Each mission is a ten-year gig, but they say you only age about three and a half. Nobody wants this shit so there’s a pay off. Early retirement on the fed lamb. I figured it was worth it. No wife, no kids—could never afford that stuff. But when I get back to earth I can have it all. Phenothiazines keep you from going insane, and tetra-amine implants kill your sex drive. A lot of the crew don’t believe it at first, so they sneak on porn chips, but after the implant, man, you can look at a holopegs of Miss Defense Corp buck naked but it’s about as erotic as looking at your own turds in a gravity toilet. I haven’t had a hard-on in seven years, wouldn’t know what to do with it if I did. Every month the OAC orders you to sit on a rectal bolus; a sub-static charge that makes you ejaculate so you don’t get prostate cancer down the road.

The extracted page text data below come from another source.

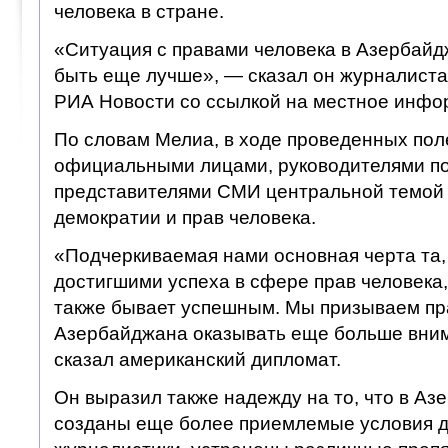
человека в стране.
«Ситуация с правами человека в Азербайд
быть еще лучше», — сказал он журналиста
РИА Новости со ссылкой на местное инфо
По словам Мелиа, в ходе проведенных пол
официальными лицами, руководителями по
представителями СМИ центральной темой
демократии и прав человека.
«Подчеркиваемая нами основная черта та, 
достигшими успеха в сфере прав человека
также бывает успешным. Мы призываем пр
Азербайджана оказывать еще больше вни
сказал американский дипломат.
Он выразил также надежду на то, что в Аз
созданы еще более приемлемые условия 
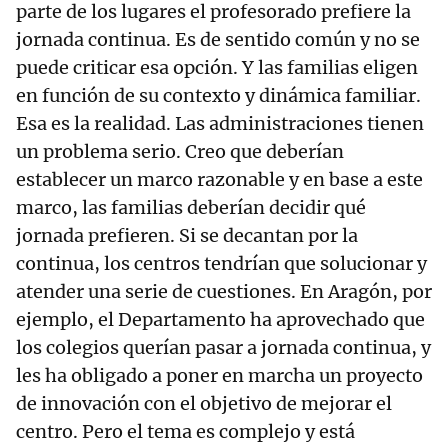
parte de los lugares el profesorado prefiere la
jornada continua. Es de sentido común y no se
puede criticar esa opción. Y las familias eligen
en función de su contexto y dinámica familiar.
Esa es la realidad. Las administraciones tienen
un problema serio. Creo que deberían
establecer un marco razonable y en base a este
marco, las familias deberían decidir qué
jornada prefieren. Si se decantan por la
continua, los centros tendrían que solucionar y
atender una serie de cuestiones. En Aragón, por
ejemplo, el Departamento ha aprovechado que
los colegios querían pasar a jornada continua, y
les ha obligado a poner en marcha un proyecto
de innovación con el objetivo de mejorar el
centro. Pero el tema es complejo y está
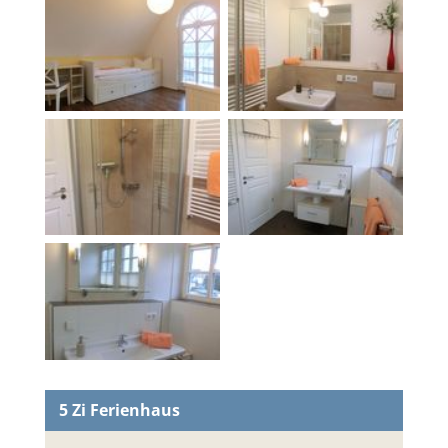
5 Zi
Ferienhaus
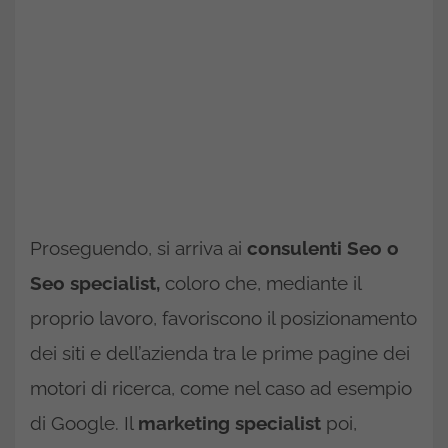
Proseguendo, si arriva ai
consulenti Seo o
Seo specialist,
coloro che, mediante il
proprio lavoro, favoriscono il posizionamento
dei siti e dell’azienda tra le prime pagine dei
motori di ricerca, come nel caso ad esempio
di Google. Il
marketing specialist
poi,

Oh, and the OAC? That stands for Operational Analysis Computer. There’s no captain on this rowboat, just the OAC. When it gives you an order, you do it. If you don’t, you get cryo’d, and when you get back to the World, you get no compensation, no retirement, no nothing. Just ten years of your life down the drain and sometimes a full nickel stint on the Lunar Detention Facility.
So if this crap-pot full of microchips tells me to stand on my head and cluck like a chicken, I don’t ask why, I just do it.
But back to my FOS—that’s Federal Occupational specialty. Astro-entomolgy is the fancy way of putting it, bug-cracking is the more realistic way. I’m a decorticator. One thing we found out fast after we started searching other solar systems for signs of life is that there were all kinds of life on a lot of these rocks.
Just nothing interesting.
Nothing mammalian. Usually just microscopic stuff like entozoas, chlorophiles, trimeciums—space germs—and we’d cryo the samples and that was it. Same thing with vegetation, thallophytes, and fungus. Tag it and freeze it.